Farmers’ Market Flip Is the Antidote to Stress

Food Features Farmers' Market Flip
Farmers’ Market Flip Is the Antidote to Stress

The most fiery competition at my farmers market is the elbow to elbow battle for the choicest fruit. I hover with five grim faces over a pile of cherries, discarding the foamy and bruised, hoarding the taut fruit the shimmers with late spring. We are engaged in my favorite kind of competition: one where everyone respects each other, where we compete with skill and without barbs, where we nod and half smile and hand each other samples when the battle is over.

We’re not enemies. We’re just trying to bake a pie in a world gone mad.

It’s been an intense few months. A television fiend, I’ve exhausted all of my light TV options and have no space left in my heart for any programming that’s stressful or scary. I need a weird little half hour of joy. I need the thrill of competition, but at the level of a second grade field day. I need the gentle happiness of farmer’s market shopping.

I need the Cooking Channel’s new show, Farmers’ Market Flip.

When I first heard the title, I assumed that it would be the farmer’s market edition of one of those shows where they revamp a failing business. That kind of show involves tears, high stakes. Which is fun, sometimes, when your nerves aren’t frayed like old dental floss.

What’s more fun? Affable host Chef Jeff Mahin with his intense, staccato delivery, bringing great gravitas to sentences like “You will have to use … the avocado.”

Each episode pits two chef pairs against each other at a different Los Angeles farmers market. In Round One: Flavor of the Market, they invent dishes based on an ingredient that the market is famous for, in just 20 minutes. It’s all very Chopped-esque, except the results are judged by someone tied to the farmer’s market: Farmers, the owners of a stand, a mom and her small cauliflower-hating child. Flavor of the Market contains kitchen intensity, but kitchen intensity when the kitchen is running pretty smoothly. No one is yelling insults, but everyone is chopping vegetables like their lives depend on the quality of their julienne.

Round 2: Feed the Market releases both teams into the farmers market, where they tackle challenges like only being able to use three stands or having to incorporate a steamer. They look stressed! But you don’t have to worry, because they’re chefs and can probably figure out how to use a bamboo steamer!

What if you never had to worry about anything? What if the challenges of life boiled down to being limited to six farmer’s market stands, in peak season, in California where the produce is so gorgeous you could bite into a head of purple cabbage?

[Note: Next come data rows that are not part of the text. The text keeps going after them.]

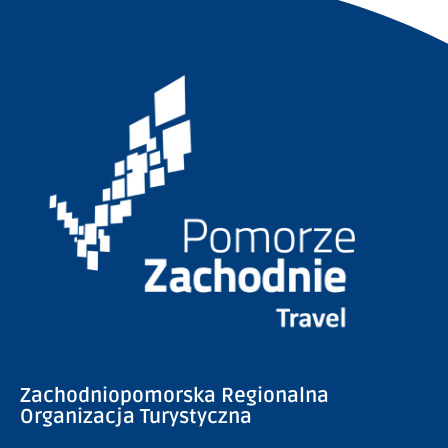
Zachodniopomorska Regionalna
Organizacja Turystyczna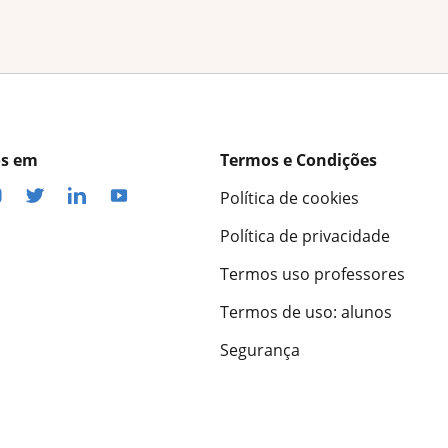
os em
Termos e Condições
Política de cookies
Política de privacidade
Termos uso professores
Termos de uso: alunos
Segurança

Can you imagine? I can’t! But if you want to see this mini scenario play out in real life, watch episode three where the chefs race through the market and it’s totally fine.

The teams cook two dishes each, then serve them to a hungry farmers market crowd. There are lots of adorable children who take voting and snacks very seriously (me too), and dogs, and couples having mock fights about which dessert they liked better that end in laughter. I’m soothed.

More than once, the final results are separated by just one vote.

MORE THAN ONCE.

And the winners get $5,000 dollars which they use to support charities or fix their cars or take their kids on vacation. It is an amount of money where everyone who gets it is happy but no one is doing that thing where they cry a lot while clutching an amount of cash that will land them on a series of future reality shows. It’s all pretty relaxed. It usually ends in hugs.

If, like me, you always want people to get really excited and intense, then be happy and friendly, watch Episode 5 where there’s a kid judge and everyone has a lot of feelings about cauliflower. “I have to convince this little girl to like cauliflower, when she just told me she hates cauliflower!” says Chef Nicole. The competition says “I can’t imagine a better opponent to be going up against,” then compliments her cooking. When I’m sitting on my couch at the end of the day, these are the problems I would like to face.

Do you want to relax and look at beautiful farmers markets and gorgeous dishes and happy chefs? Do you need just enough adrenaline that you can’t turn away, but not so much that it depletes even an iota of your limited emotional energy? This is your show. You are a fan. Go forth and binge-watch.